Another Kind of Moon Shot

This is the view of Vulcan the fine folks of Homewood get to see every day. It “cracks” me up. Somehow, I just don’t think blacksmiths went without pants, but I suppose the gods might have had different rules. Still, this just makes the third-grade girl inside me giggle a bit.

The clouds parted just enough on Monday for me to get a nice blue-sky shot. About 10 minutes later, it was back to gray and overcast, and it stayed that way for the rest of the day.

When I was very young, we visited Vulcan before it had the elevator to ride up to the observation deck. It’s 159 steps, which doesn’t seem like much, but considering that it was inside an un-air-conditioned brick enclosure in the middle of July, it was a strenuous walk.

A bit of history from Wikipedia:

The Vulcan statue is the largest cast iron statue in the world, and is the city symbol of Birmingham, Alabama, reflecting its roots in the iron and steel industry. The 56-foot tall statue depicts the Roman god Vulcan, god of the fire and forge. It was created as Birmingham’s entry for the Louisiana Purchase Exposition (1904 World’s Fair) in St. Louis, Missouri. It is the seventh-tallest free-standing statue in the United States.

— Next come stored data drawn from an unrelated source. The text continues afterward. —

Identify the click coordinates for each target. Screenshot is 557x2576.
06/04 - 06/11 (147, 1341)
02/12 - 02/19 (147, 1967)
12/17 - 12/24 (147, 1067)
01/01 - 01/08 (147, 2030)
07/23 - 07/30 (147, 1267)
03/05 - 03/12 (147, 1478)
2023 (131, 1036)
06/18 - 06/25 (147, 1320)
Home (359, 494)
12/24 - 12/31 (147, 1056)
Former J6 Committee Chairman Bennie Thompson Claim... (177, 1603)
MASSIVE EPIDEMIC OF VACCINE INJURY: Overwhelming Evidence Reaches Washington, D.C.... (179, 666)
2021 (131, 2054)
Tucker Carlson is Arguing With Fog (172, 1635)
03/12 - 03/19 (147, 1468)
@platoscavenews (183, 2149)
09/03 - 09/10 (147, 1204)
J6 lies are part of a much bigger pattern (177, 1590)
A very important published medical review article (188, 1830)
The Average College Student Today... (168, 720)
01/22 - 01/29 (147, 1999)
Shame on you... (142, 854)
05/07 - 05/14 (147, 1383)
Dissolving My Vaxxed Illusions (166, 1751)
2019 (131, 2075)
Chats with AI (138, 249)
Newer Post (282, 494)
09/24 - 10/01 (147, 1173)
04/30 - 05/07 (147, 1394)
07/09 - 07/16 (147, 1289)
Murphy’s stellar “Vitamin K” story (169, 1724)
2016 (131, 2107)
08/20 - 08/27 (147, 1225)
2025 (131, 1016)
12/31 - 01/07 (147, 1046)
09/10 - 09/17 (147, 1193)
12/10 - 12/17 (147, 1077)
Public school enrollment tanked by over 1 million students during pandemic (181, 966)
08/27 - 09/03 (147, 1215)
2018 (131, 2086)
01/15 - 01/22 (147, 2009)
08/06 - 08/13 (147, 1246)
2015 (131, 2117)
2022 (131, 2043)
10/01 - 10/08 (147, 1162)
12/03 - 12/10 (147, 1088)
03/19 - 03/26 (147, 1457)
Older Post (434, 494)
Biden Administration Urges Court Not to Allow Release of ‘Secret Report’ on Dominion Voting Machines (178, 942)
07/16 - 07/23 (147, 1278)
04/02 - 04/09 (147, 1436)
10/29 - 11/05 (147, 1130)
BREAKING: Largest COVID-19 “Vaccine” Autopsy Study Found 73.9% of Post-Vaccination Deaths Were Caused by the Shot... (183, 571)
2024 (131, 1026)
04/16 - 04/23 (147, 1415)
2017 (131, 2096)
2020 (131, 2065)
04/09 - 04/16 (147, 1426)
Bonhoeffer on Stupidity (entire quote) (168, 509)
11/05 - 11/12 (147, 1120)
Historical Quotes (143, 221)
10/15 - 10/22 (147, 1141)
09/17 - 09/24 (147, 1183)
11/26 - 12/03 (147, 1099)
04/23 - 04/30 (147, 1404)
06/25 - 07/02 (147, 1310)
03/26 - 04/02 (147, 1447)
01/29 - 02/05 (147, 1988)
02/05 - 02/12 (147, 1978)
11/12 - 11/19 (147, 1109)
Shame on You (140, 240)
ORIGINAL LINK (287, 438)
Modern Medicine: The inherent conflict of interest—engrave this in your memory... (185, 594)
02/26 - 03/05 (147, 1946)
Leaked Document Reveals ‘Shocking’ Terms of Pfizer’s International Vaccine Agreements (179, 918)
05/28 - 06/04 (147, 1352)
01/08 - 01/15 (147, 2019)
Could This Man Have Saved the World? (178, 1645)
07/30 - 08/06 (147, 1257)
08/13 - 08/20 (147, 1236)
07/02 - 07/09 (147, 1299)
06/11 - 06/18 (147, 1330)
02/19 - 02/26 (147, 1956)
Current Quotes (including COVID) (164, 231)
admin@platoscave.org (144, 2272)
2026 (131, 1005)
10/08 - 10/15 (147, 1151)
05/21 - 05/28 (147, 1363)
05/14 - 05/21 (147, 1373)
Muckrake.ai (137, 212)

Commissioned by the Commercial Club of Birmingham, Italian-born sculptor Giuseppe Moretti began designing the monumental figure in 1903, using a 6-foot tall model to study the form. He next sculpted a clay master model in an unfinished church in Passaic, New Jersey, and this was then divided into sections and transported by railroad to the Birmingham Steel and Iron Company for the preparation of casting molds for the iron.

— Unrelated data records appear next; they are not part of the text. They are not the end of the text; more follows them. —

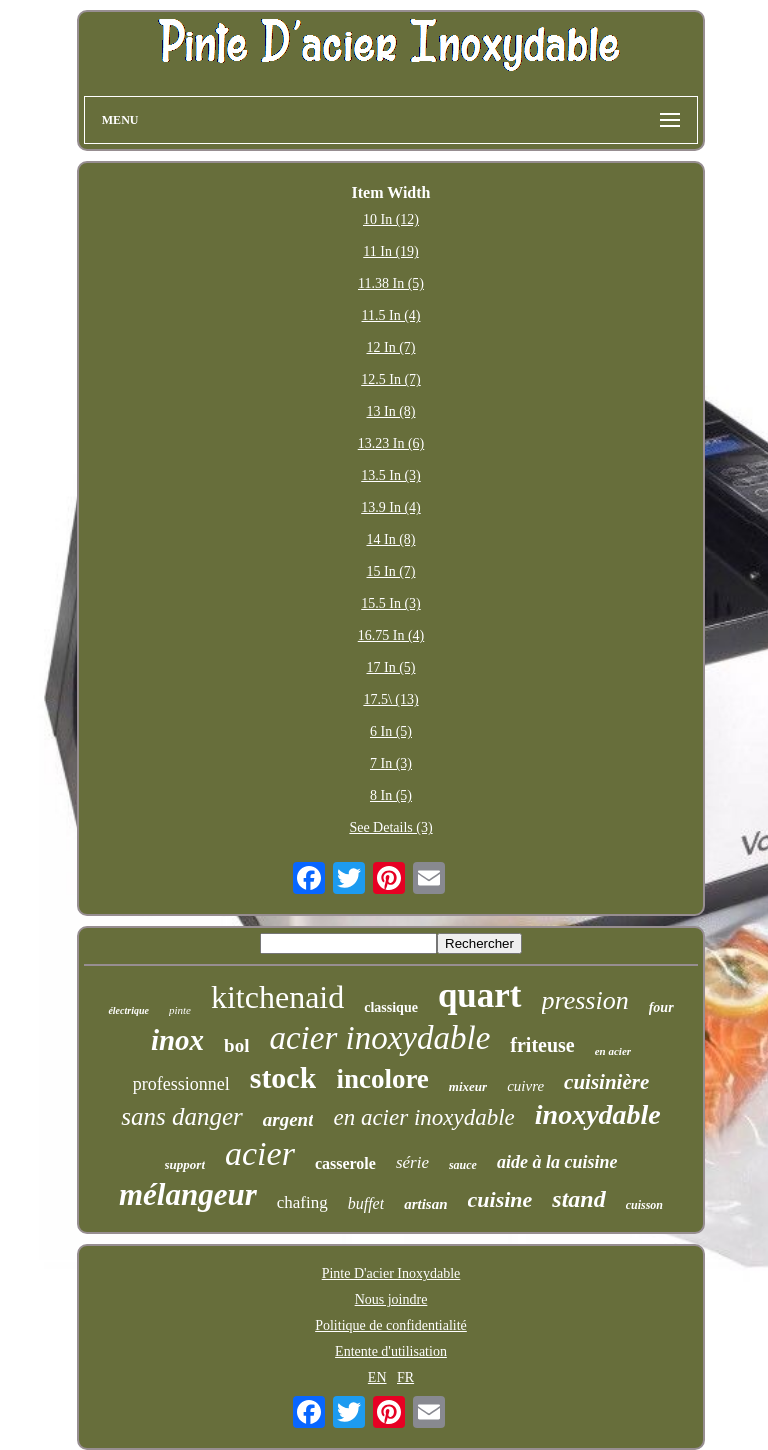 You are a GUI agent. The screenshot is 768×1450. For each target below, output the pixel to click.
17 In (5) (390, 667)
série (412, 1162)
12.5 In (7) (391, 379)
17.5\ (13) (390, 699)
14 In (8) (390, 539)
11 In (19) (390, 251)
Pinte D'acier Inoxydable (391, 1273)
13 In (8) (390, 411)
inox (177, 1040)
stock (283, 1077)
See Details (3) (390, 827)
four (661, 1007)
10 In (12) (391, 219)
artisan (425, 1204)
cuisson (644, 1205)
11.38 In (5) (391, 283)
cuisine (500, 1199)
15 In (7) (390, 571)
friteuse (542, 1045)
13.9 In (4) (391, 507)
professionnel (181, 1084)
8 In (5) (391, 795)
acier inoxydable (379, 1038)
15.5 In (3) (391, 603)
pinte (180, 1010)
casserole (345, 1163)
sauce (463, 1165)
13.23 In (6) (391, 443)
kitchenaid (277, 997)
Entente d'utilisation (391, 1351)
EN (377, 1377)
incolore (382, 1079)
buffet (366, 1203)
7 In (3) (391, 763)
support (185, 1164)
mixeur (468, 1086)
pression (585, 1000)
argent (288, 1119)
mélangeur (188, 1194)
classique (391, 1007)
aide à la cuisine (557, 1162)
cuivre (525, 1086)
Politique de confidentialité (391, 1325)
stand (578, 1199)
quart (480, 995)
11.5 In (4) (391, 315)
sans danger (182, 1116)
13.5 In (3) (391, 475)
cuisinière (606, 1082)
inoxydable (598, 1114)
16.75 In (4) (391, 635)
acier (260, 1153)
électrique (128, 1010)
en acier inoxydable (423, 1117)
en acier (613, 1051)
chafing (302, 1202)
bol (236, 1045)
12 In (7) (390, 347)
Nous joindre (391, 1299)
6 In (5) (391, 731)
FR (405, 1377) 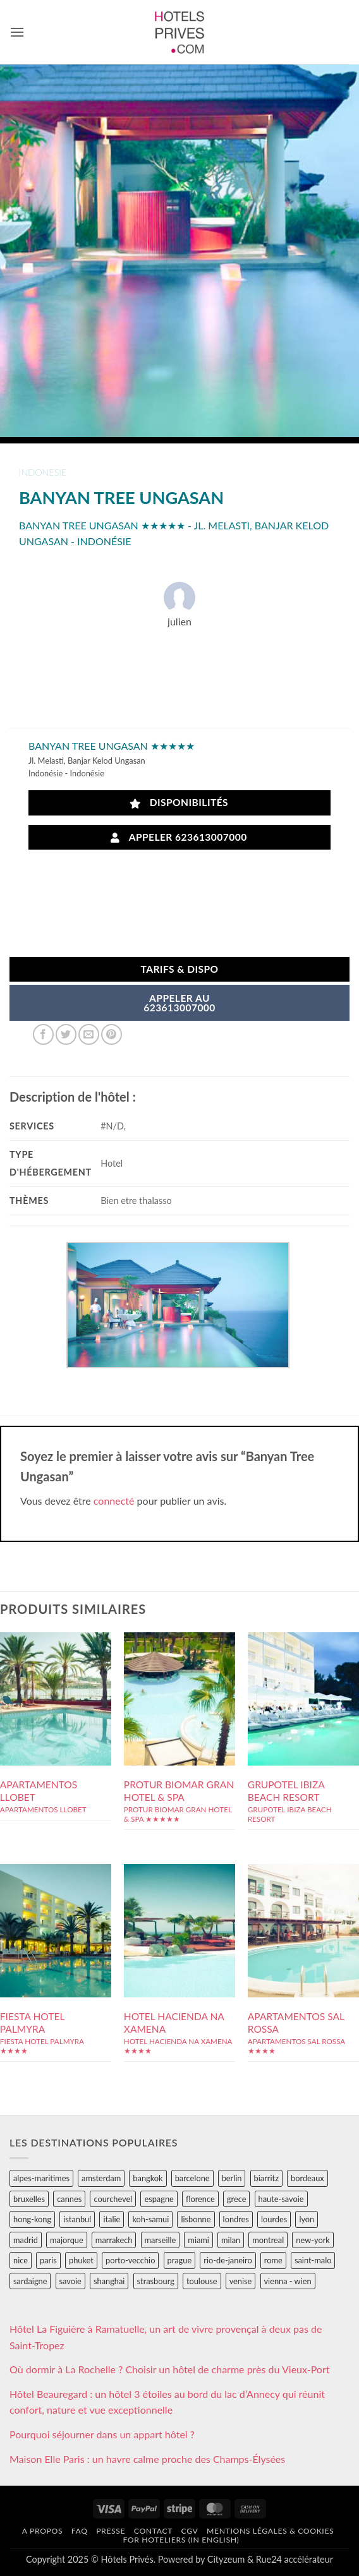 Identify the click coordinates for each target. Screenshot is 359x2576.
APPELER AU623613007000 (179, 1003)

The Vulcan statue consists of 29 cast-iron components with connecting flanges that are bolted together internally. The heaviest section is his whole head, which weighs 11,000 pounds. Iron forgemen designed and executed the connection details for the statue, which originally had no internal framework and was self-supporting. The grey iron castings were made in Birmingham entirely from locally-produced iron.

The completed weight of the god Vulcan’s figure alone is 100,000 pounds. When Vulcan’s anvil, block, hammer, and spearpoint are added, the statue weighs a total of 120,000 pounds, and it now stands on a pedestal that is 123 feet tall. The statue has a chest circumference of 22 feet 6 inches  and a waist circumference of 18 feet 3 inches.